Data for review >>
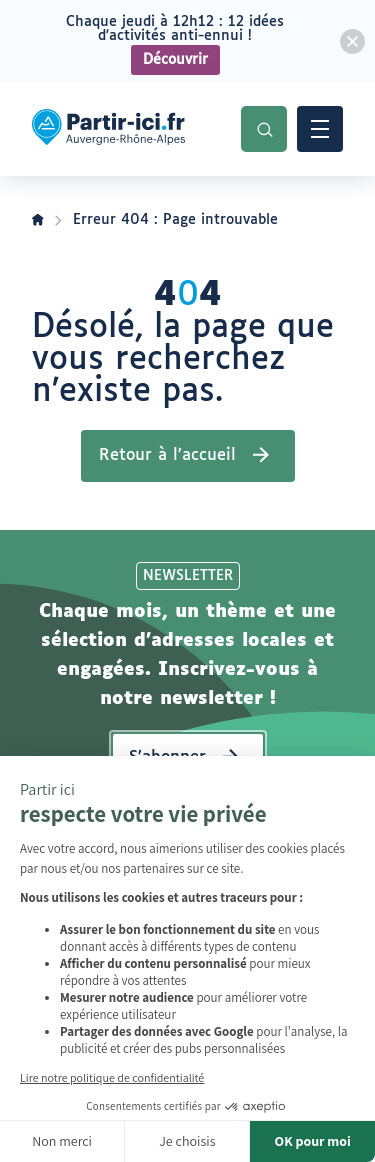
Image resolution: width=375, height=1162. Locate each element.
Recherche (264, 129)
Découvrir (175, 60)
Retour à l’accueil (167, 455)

* * *

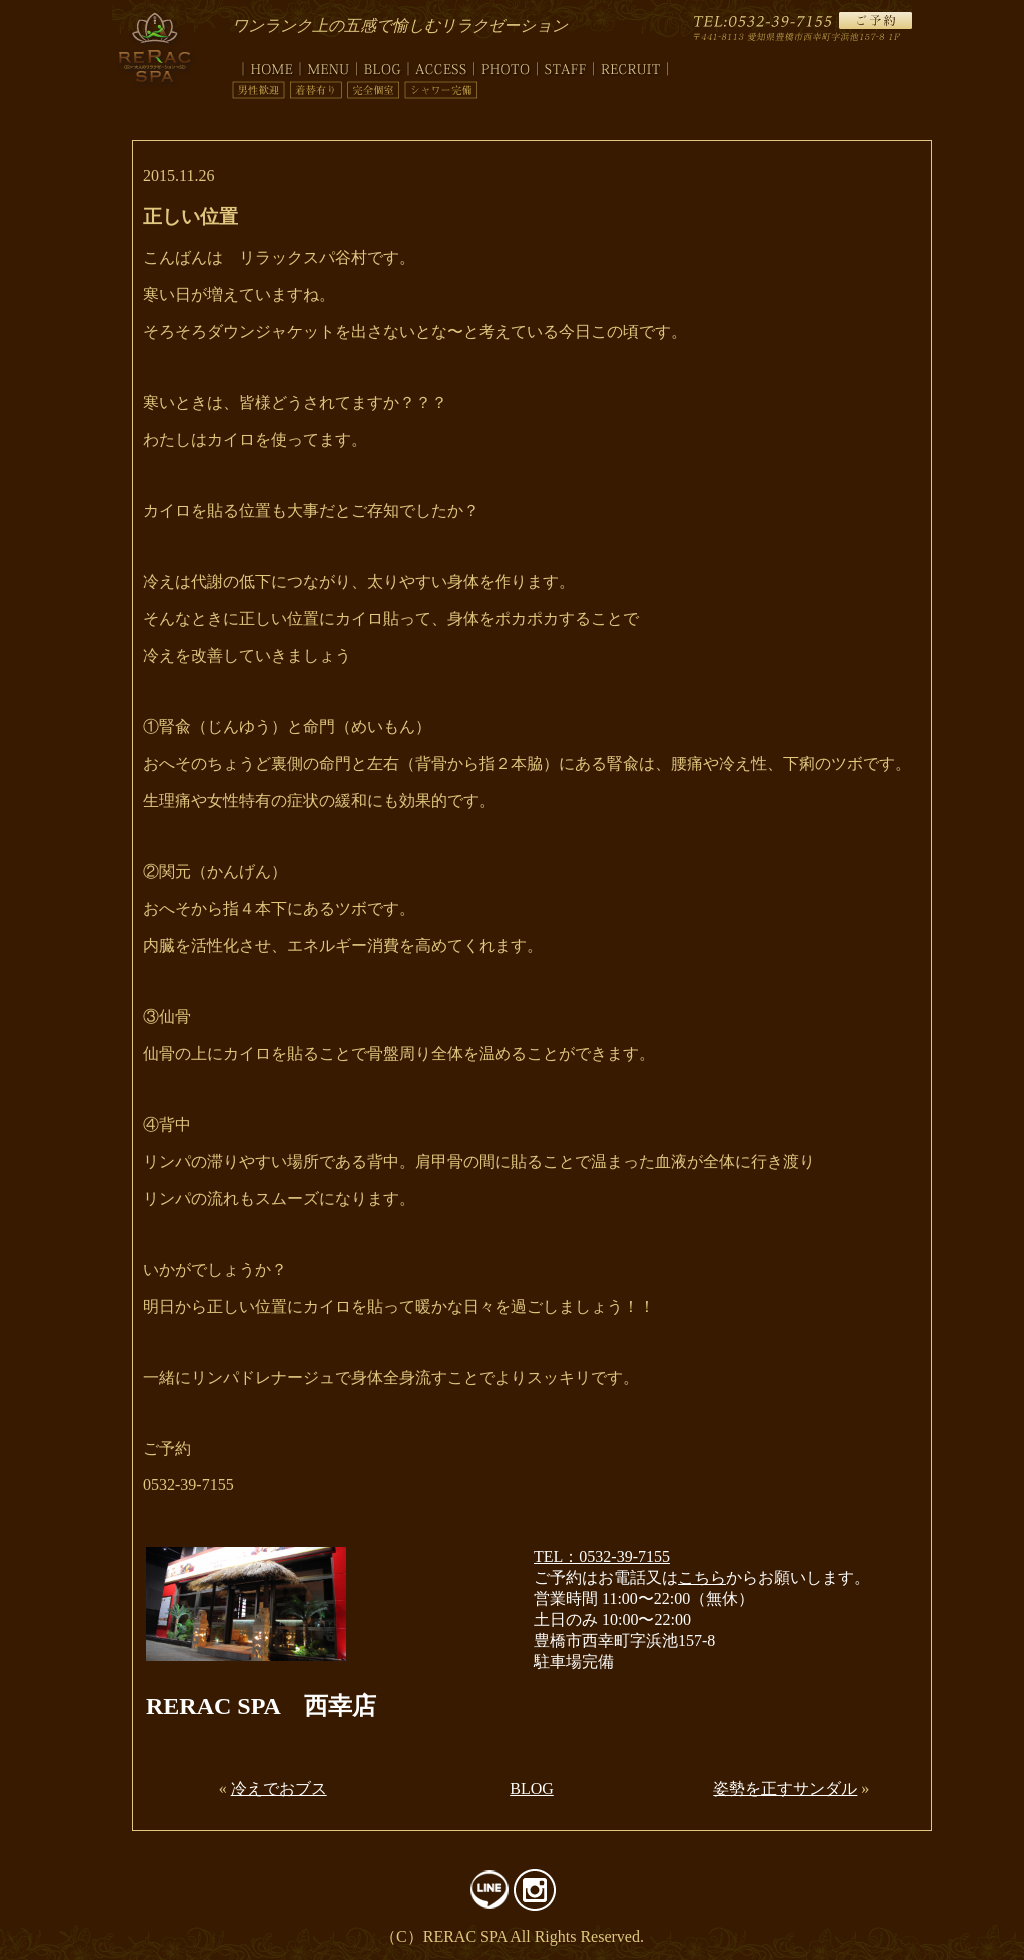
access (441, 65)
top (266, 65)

Assigned task >> Would you quote everything above from the line containing "Image resolution: width=375, height=1162." down to the line containing "Retour à l’accueil (167, 455)"? Include both of those lines and nothing else.

Written answer >>
Image resolution: width=375, height=1162. Locate each element.
Recherche (264, 129)
Découvrir (175, 60)
Retour à l’accueil (167, 455)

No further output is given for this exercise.